A first-order structure (or interpretation) for a signature consists of a non-empty domain D and an assignment of: each constant to an element of D, each n-ary function symbol to an n-ary function on D, and each n-ary predicate symbol to an n-ary relation on D. A variable assignment maps each variable to a domain element. Satisfaction (M, s ⊨ φ) is defined recursively: atomic formulas by checking relations, Boolean connectives compositionally, and quantifiers by ranging over all domain elements. A sentence is true in M (written M ⊨ φ) if it is satisfied under any variable assignment.
Work through small finite structures (sets of 2–4 elements) and evaluate FOL sentences by hand. Verify that the same formula can be true in one structure and false in another to build intuition for model-dependence.
The satisfaction relation (M, s ⊨ φ) was formalized by Alfred Tarski in the 1930s, giving logic a rigorous compositional semantics. The approach here — structures, domains, variable assignments — is standard across model theory, database theory (where relations in a database are exactly first-order structures), and formal verification.
First-order logic syntax gives you a language — variables, constants, predicate symbols, quantifiers — but syntax alone doesn't tell you what sentences *mean*. Semantics is the bridge between symbols and meaning: it defines what it takes for a formula to be *true* in a given context. That context is called a structure (or interpretation).

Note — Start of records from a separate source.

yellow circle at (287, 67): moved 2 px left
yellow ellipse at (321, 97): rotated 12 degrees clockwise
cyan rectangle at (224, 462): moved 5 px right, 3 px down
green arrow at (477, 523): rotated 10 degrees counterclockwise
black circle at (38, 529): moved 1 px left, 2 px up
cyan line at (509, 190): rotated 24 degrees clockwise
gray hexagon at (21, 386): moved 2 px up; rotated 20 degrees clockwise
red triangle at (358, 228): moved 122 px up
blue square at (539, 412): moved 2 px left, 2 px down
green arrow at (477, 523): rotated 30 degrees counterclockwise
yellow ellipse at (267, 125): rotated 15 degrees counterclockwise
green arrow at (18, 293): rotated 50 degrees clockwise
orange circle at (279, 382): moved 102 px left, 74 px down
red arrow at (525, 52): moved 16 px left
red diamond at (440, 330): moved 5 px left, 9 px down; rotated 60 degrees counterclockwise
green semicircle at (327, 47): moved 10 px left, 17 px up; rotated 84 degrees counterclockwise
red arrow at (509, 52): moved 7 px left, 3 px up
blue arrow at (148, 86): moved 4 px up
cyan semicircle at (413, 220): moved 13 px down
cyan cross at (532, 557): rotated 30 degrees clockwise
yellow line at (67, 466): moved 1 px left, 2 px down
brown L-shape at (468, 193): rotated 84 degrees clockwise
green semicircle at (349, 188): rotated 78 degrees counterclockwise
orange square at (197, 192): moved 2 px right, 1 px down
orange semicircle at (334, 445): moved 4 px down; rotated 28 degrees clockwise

A structure M for a given signature has two parts. First, a non-empty domain D — the set of objects the variables will range over. Second, an interpretation function that assigns meaning to every symbol: each constant is assigned a specific element of D, each function symbol is assigned a function on D, and each predicate symbol is assigned a relation on D. Nothing in the syntax forces the domain to be the natural numbers or any familiar set — a structure for arithmetic could have domain {●, ▲, ■} if you wanted. The domain is your choice.

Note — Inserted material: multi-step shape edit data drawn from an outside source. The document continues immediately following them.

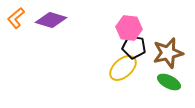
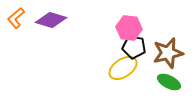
yellow ellipse: rotated 8 degrees clockwise
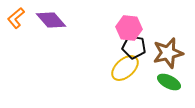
purple diamond: rotated 32 degrees clockwise
yellow ellipse: moved 2 px right; rotated 8 degrees counterclockwise
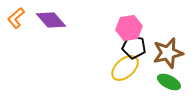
pink hexagon: rotated 15 degrees counterclockwise
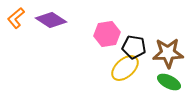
purple diamond: rotated 16 degrees counterclockwise
pink hexagon: moved 22 px left, 6 px down
brown star: rotated 12 degrees clockwise
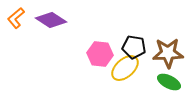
pink hexagon: moved 7 px left, 20 px down; rotated 15 degrees clockwise
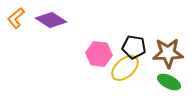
pink hexagon: moved 1 px left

Given a structure, satisfaction is defined recursively. An atomic formula like P(x, y) is satisfied when the pair (s(x), s(y)) — where s is the current variable assignment — falls inside the relation interpreting P. Boolean connectives work compositionally: φ ∧ ψ is satisfied when both are. Quantifiers are where the semantics becomes truly powerful: ∃x φ(x) is satisfied when *some* element of D satisfies φ when assigned to x; ∀x φ(x) is satisfied when *every* element does. This means evaluating a universally quantified sentence requires, in principle, checking every domain element.
The key philosophical payoff is model-dependence: the same sentence can be true in one structure and false in another. The sentence ∀x∀y (x = y) is true in any one-element structure and false in any structure with two or more elements. A model of a sentence φ is simply a structure M such that M ⊨ φ. Model theory — the study of which structures satisfy which sentences — grows directly from these definitions. When you move on to soundness and completeness theorems, you will be asking exactly whether the provability relation and the satisfaction relation track each other.
A common stumbling block is confusing the domain with some canonical set. In practice, textbook examples often use ℕ or ℝ because they are familiar, but this is purely for convenience. Another stumbling block is handling variables: a formula with free variables (like P(x)) isn't true or false on its own — it is satisfied (or not) relative to a specific variable assignment. Only sentences — formulas with no free variables — have a definite truth value in a structure independent of any assignment.